For Generation Z, the path to the future can feel as though it is filled with cracks. El Paso – often labelled as a “brain drain city,” can frame the job opportunities as limited.
Younger generations often question if there are a limited number of job options or if they just not looking in the right places, leading for many to flee to bigger job markets.
Because of the limitless opportunities for the future, younger generations often feel overwhelmed by the negative connotation around job searching and future planning is what the newly established program Centre Future hopes to ease.
Located at the Main Library at 501 N Oregon St., Centre Future focuses on mentoring and empowering 16 to 24-year-olds in El Paso. The organization is free and offers developmental tools, learning opportunities and easier access to information and resources throughout the community. Centre Future ultimately aims to instill agency and clarify pathways towards the target audience’s desired futures, whether within El Paso or beyond.

They help guide the youth by utilizing outreach and partnering up with other organizations. For example, they joined forces with Love Letters of El Paso to host “Femmes of the Future,” a storytelling event on the streetcar, where they celebrated Women’s History Month through poetry, music and open mic performances.
Additionally, at their location at the Main Library they host workshops. Email etiquette 101, starting a YouTube channel, resume building and interview empowerment are all variations of workshops they host for career enrichment.
“What we’re trying to do as a program is really solve what is stopping people from going to work, to school and to give them the agency to be able to pursue the future that they want,” Centre Future employee Alexa Harrison said.
While the Main Library showcases it’s traditional literacy shelves and study spaces, Centre Future is a vibrant, Y2K-inspired office perfectly capturing the dynamic environment that resonates with Gen Z.

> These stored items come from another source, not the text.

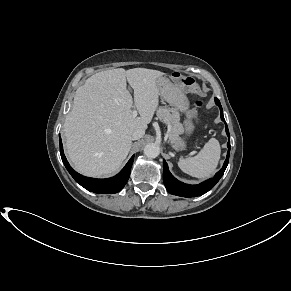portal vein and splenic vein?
I'll return each instance as SVG.
<instances>
[{
  "mask_svg": "<svg viewBox=\"0 0 291 291\" xmlns=\"http://www.w3.org/2000/svg\"><path fill=\"white\" fill-rule=\"evenodd\" d=\"M132 116H133V117H136V116H137V110H136V109H134V110L132 111Z\"/></svg>",
  "mask_w": 291,
  "mask_h": 291,
  "instance_id": "obj_1",
  "label": "portal vein and splenic vein"
}]
</instances>
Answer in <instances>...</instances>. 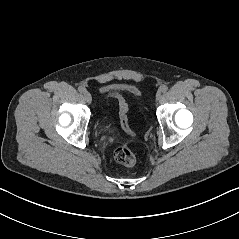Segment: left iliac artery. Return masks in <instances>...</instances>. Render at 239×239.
<instances>
[{
  "mask_svg": "<svg viewBox=\"0 0 239 239\" xmlns=\"http://www.w3.org/2000/svg\"><path fill=\"white\" fill-rule=\"evenodd\" d=\"M168 90V87L166 85H163L161 88H160V91L165 93L166 91Z\"/></svg>",
  "mask_w": 239,
  "mask_h": 239,
  "instance_id": "left-iliac-artery-1",
  "label": "left iliac artery"
}]
</instances>
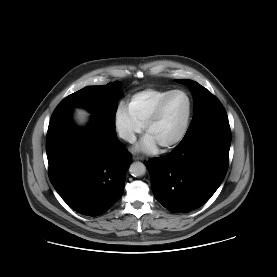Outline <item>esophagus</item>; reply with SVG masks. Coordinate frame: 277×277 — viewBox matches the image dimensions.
<instances>
[{"instance_id": "34e87169", "label": "esophagus", "mask_w": 277, "mask_h": 277, "mask_svg": "<svg viewBox=\"0 0 277 277\" xmlns=\"http://www.w3.org/2000/svg\"><path fill=\"white\" fill-rule=\"evenodd\" d=\"M133 159L134 160H141V161H143L145 158L143 156H140V155H134Z\"/></svg>"}]
</instances>
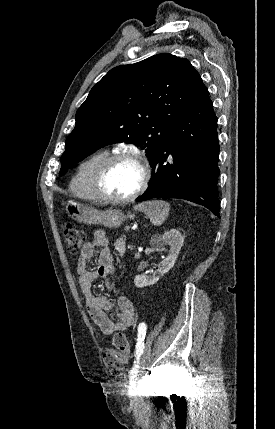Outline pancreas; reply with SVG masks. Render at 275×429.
Returning <instances> with one entry per match:
<instances>
[{"label":"pancreas","instance_id":"obj_1","mask_svg":"<svg viewBox=\"0 0 275 429\" xmlns=\"http://www.w3.org/2000/svg\"><path fill=\"white\" fill-rule=\"evenodd\" d=\"M114 246H115V250L119 253L120 256H122L126 251L124 236L117 239L116 242L114 243Z\"/></svg>","mask_w":275,"mask_h":429}]
</instances>
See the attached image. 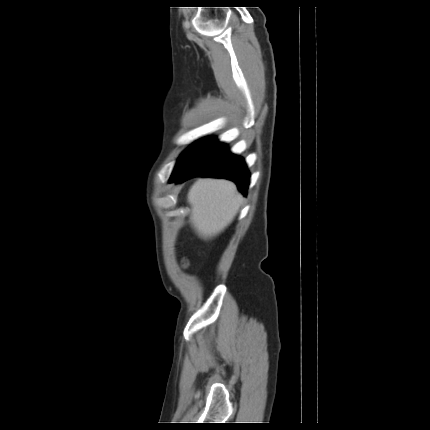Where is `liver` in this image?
I'll return each instance as SVG.
<instances>
[{"instance_id":"6515ba94","label":"liver","mask_w":430,"mask_h":430,"mask_svg":"<svg viewBox=\"0 0 430 430\" xmlns=\"http://www.w3.org/2000/svg\"><path fill=\"white\" fill-rule=\"evenodd\" d=\"M194 228L207 238L223 230L237 213L242 196L227 180L199 179L188 196Z\"/></svg>"}]
</instances>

Centre Future said they chose a more vibrant space to represent what they stand for because they wanted to cater to the youth, blaming the main cause for brain drain as the youth’s surroundings.
They said Gen Z is an affirmative and highly innovative generation, yet when things do not serve them anymore, they move on.
When it comes to the Gen Z workforce, a key element is the older generation passing down their knowledge, experience, and confidence to the younger generation. However, cultural shifts created a growing divide between them.
Gen Z is constantly getting hit with the “cultural aversion to change,” Centre Future employee, Kalina Gallardo said.
Gallardo said older generations uttering the phrase, “this is the way things are,” often causes a disruption in generational connections. While older generations’ frameworks were effective for them, it fails to align with the youth’s aspirations.
“Operate in a culture of abundance,” Gallardo said.“(Elders) should be uplifting, empowering and enlightening (Gen Z).”

With some graduating secondary education during a pandemic that disrupted their learning to entering a job market frozen by economic uncertainty, navigating life after college has presented Gen Z with unique challenges.
Although Centre Future says what Gen Z holds persistent is drive, movement and grind. Centre Future urges the normalization of diligent effort, suggesting that “it is okay to have a college job to simply pay bills, but to find the beauty in working.” They urge the generation to live in the present and work hard right now to pave the way for the future.
Centre Future said their objective is not dictating actions, but to build trust in the community. “Brain drain” can build doubt and turn the city into a judgmental space that discourages young people from pursuing their dreams beyond El Paso.
Centre Future collectively wants to challenge the youth to not only find the power of belief in themselves, but to also find it in outside forces in El Paso again.
Brain drain, isn’t seen as a negative concept to Centre Future. Their program offers Gen Z the chance to explore El Paso’s potential and see what transpires. Centre Future reminds the El Paso community, “If you feel the need to leave, leave. Go for it!”
But just like Gen Z, Centre Future is here and taking up space, establishing agency and working to flip El Paso’s narrative, that staying in El Paso is a step worth taking and that it is possible to fall in love with the future.